Part 3 of 3 exploring how Hannibal's water is treated and what may change as a result of Proposition 1.
On Tuesday, April 4, voters in Hannibal will have the opportunity to express their opinion regarding the use of chloramines as a water disinfectant.
If voters say “no,” chloramines — a mixture of chlorine and a small amount of ammonia — will continue to be injected just prior to distribution by the Board of Public Works (BPW).
If voters say “yes” to discontinuing the practice of using chloramines in the water system, the BPW will have to stop within three months to be in compliance with the language of the proposition.

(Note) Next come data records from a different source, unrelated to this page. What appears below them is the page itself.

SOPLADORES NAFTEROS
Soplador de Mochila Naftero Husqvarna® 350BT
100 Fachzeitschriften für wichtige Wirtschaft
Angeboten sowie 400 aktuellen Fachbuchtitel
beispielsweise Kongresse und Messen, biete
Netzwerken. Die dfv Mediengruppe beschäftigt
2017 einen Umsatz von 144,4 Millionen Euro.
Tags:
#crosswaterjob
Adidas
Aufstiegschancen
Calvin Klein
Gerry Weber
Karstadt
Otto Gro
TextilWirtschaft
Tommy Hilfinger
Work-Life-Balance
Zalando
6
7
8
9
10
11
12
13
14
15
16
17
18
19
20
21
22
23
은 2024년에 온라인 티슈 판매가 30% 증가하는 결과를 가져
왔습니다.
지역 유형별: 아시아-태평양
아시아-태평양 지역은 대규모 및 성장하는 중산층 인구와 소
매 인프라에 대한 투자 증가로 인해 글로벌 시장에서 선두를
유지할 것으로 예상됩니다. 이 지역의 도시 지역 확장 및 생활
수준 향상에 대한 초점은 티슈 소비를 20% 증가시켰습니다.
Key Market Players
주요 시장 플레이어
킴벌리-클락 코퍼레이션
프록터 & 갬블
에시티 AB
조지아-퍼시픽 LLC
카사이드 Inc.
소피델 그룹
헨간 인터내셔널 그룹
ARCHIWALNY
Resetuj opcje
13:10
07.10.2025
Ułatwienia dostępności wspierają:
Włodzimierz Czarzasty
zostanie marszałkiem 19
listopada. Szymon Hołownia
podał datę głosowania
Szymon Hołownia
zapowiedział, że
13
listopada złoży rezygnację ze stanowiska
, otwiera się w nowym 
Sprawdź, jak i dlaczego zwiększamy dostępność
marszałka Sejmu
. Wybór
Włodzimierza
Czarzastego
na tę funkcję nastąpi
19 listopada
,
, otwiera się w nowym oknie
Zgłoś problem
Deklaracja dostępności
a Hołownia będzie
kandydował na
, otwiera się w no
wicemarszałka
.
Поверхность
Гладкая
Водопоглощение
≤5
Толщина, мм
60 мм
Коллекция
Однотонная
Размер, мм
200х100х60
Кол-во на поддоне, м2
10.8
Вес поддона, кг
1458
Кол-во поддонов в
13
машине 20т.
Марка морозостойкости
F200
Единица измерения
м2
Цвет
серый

Asked how the city will respond if Prop 1 passes, Bob Stevenson, general manager of the BPW, sees two possible scenarios.
“Within 90 days we’d remove the chloramine and replace it with chlorine. Beyond that, we would begin the process to redesign our treatment plant to use another form of treatment,” he said. “That redesign will probably involve GAC (Granulated Activated Carbon) at some point in time. The time frame to convert to a new treatment process will be four to five years.”

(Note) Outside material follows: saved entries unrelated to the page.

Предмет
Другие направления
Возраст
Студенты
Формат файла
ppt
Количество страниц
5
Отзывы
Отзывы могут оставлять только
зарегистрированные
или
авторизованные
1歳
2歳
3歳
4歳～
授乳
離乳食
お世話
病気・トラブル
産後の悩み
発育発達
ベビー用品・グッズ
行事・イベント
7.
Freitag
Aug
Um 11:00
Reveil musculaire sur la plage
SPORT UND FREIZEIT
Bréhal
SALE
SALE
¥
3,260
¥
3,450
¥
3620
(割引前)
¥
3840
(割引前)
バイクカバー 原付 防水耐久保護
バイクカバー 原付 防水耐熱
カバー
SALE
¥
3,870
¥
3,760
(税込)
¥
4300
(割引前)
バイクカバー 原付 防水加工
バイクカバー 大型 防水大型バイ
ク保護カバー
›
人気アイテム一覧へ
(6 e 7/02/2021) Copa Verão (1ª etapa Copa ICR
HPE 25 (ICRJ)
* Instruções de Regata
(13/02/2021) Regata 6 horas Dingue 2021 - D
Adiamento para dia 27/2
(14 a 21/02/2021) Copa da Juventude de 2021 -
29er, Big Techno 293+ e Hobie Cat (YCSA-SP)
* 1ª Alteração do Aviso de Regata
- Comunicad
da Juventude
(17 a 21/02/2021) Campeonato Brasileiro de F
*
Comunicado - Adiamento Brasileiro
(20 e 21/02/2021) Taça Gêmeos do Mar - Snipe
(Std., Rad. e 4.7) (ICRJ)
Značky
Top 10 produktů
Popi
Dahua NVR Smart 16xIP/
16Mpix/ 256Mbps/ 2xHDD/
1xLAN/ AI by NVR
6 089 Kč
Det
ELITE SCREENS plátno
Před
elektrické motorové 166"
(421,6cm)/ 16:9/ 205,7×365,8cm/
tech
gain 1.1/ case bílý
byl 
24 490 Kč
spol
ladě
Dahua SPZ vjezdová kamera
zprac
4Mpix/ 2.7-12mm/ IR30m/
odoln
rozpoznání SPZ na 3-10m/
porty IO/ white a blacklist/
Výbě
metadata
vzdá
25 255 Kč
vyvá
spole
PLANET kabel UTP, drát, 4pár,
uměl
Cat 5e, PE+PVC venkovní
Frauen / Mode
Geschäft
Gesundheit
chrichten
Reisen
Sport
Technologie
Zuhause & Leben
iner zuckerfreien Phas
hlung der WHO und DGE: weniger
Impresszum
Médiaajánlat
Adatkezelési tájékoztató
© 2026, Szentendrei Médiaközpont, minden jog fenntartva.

Stevenson is quick to note that such a course of action may not prove palatable to water quality regulators.
“It is possible the USEPA (United States Environmental Protection Agency) will not wait that long since we will be in chronic violation of their standards and they may force us to return to chloramine or some other remedy of their choosing which I cannot predict,” he said.
The other potential scenario takes the BPW in a vastly different direction.
“The city goes immediately after the election to a judge to get an injunction against the referendum in whole or in part since the approved ordinance would put the city in violation of state regulations which in itself is illegal,” said Stevenson. “Having secured an injunction the HBPW would proceed in due pace to modify the treatment plant to incorporate GAC. During that four years we would plan to continue to feed chloramine as we are doing now.”
While as of late February, James Lemon, attorney for both the city and BPW, had not been formally asked to prepare such an injunction, he did say he believes “that legal action will be required” if the proposition is approved.
“The ordinance sets an unrealistic time line to stop using chloramines,” said Lemon. “Any action changing how you treat water has to be approved by DNR (Department of Natural Resources). In order to obtain such approval, there have to be studies, etc, all of which have to be fully approved by DNR. There is no set time line for how long DNR will take to approve this, but realistically, there is no way that BPW can legally comply with the ordinance. I told the drafters that and they flat refused to consider putting in a provision that would allow the BPW to get DNR approval of a new system of water treatment.”
How much of an impact passage of Prop 1 could have on the bill of average residential customers is hard to estimate, according to Stevenson.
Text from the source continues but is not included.